Mr Lieberman says he easily garnered the 7,500 signatures needed to endorse his independent candidacy.
But his defeat in Connecticut to newcomer Ned Lamont was widely seen as an expression of anti-war feeling.
Mr Lieberman, a senator for 18 years, had been harshly criticised in his home state for his support for the Iraq war, and his perceived closeness to Republican President George W Bush.
In Tuesday's primary, Democratic voters were asked to decide which candidate would stand for the party in November's elections for the Senate and House of Representatives.
With most of the votes counted, results showed Mr Lamont - founder of a cable television company and a political novice - to have won with 52% compared to Mr Lieberman's 48%.
His defeat sent a message to politicians of all colours that Iraq is becoming a political liability, reports the BBC's Nick Miles in Washington.
Mr Lieberman had suggested he might run as an independent if he lost his ticket to run as the Democratic nominee in November, and he wasted no time, filing a petition to run on Wednesday morning.
1942: Born in Stamford, Connecticut
1970: Elected to Connecticut State Senate
1983: Elected as Connecticut attorney general
1989: Wins bid for US Senate
2000: First Jewish candidate for vice president
Unsuccessful bid for 2004 presidential nomination
His petition received 18,000 signatures, Mr Lieberman's campaign said - more than double the minimum of 7,500. Mr Lieberman has formed a new party for his candidacy, called Connecticut for Lieberman.
"I'll always take the calls of friends, but my mind is made up. I'm going forward. I'm going forward because I'm fed up with all the partisanship in Washington that stops us getting anything done," Mr Lieberman told the Today show.
Asked if there was anyone who could dissuade him, he said: "Respectfully no. I'm committed to this campaign."
Backing for Lamont
Meanwhile Senate Democratic leader Harry Reid of Nevada and Sen Chuck Schumer of New York - the chairman of the party's Senate campaign committee - have pledged their full support for Mr Lamont.

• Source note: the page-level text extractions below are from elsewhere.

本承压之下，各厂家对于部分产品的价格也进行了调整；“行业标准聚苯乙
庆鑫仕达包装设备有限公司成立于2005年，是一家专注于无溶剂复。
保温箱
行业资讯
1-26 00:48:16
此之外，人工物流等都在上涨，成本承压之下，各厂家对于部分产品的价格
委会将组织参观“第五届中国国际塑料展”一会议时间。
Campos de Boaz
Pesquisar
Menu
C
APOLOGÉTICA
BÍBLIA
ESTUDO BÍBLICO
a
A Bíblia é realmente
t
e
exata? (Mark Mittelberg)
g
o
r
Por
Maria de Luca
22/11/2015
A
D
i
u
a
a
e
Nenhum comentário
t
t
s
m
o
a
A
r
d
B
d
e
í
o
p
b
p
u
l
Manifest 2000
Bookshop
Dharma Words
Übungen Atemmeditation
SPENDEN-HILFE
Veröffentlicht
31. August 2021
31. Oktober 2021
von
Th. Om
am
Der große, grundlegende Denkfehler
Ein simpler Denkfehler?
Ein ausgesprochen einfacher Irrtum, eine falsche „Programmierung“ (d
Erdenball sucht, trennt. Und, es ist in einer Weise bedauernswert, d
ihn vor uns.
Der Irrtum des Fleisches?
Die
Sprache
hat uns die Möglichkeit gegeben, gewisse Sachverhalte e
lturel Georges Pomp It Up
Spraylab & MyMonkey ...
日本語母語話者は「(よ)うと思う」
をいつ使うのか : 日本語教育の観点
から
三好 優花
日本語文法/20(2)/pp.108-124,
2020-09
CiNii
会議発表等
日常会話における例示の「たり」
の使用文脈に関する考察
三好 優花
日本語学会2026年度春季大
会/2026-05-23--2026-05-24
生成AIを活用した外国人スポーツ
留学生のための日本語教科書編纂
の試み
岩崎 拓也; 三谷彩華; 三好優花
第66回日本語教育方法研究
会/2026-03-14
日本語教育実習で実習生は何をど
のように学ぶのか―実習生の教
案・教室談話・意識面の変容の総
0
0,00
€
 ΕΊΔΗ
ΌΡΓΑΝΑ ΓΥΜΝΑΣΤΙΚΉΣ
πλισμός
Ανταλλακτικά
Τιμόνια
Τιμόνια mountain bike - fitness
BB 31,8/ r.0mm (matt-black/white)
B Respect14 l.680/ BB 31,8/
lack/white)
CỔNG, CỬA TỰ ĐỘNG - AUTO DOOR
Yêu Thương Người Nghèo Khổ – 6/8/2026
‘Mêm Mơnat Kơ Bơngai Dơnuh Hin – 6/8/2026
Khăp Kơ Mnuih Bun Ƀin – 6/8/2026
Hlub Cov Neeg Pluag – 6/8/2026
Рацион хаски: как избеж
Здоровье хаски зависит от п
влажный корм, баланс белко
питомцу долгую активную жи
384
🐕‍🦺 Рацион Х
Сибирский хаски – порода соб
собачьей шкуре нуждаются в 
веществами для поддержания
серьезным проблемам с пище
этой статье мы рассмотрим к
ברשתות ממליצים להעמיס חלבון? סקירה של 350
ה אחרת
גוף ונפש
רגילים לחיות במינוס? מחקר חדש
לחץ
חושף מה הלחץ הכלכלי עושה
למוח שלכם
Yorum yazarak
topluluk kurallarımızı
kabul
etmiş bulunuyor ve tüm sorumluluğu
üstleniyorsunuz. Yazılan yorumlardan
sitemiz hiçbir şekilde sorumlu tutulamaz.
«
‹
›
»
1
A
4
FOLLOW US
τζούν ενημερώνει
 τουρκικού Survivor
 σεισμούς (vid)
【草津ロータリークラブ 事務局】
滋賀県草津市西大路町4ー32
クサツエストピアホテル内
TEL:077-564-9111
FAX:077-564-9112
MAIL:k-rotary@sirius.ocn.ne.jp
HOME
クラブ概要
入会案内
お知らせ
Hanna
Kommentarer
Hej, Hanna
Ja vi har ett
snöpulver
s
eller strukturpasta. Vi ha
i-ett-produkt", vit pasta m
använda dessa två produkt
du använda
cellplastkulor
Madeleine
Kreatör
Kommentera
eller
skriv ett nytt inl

Leading Democrats have voiced support for Lamont
In a statement on the campaign committee website, they said: "The Democratic voters of Connecticut have spoken... Congratulations to Ned on his victory and on a race well run.
"Joe Lieberman has been an effective Democratic senator... But the perception was that he was too close to George Bush and this election was, in many respects, a referendum on the president more than anything else."
If the signatures on Mr Lieberman's petition for candidacy are approved, it sets up a race with Mr Lamont, the Republican candidate Alan Schlesinger and other candidates.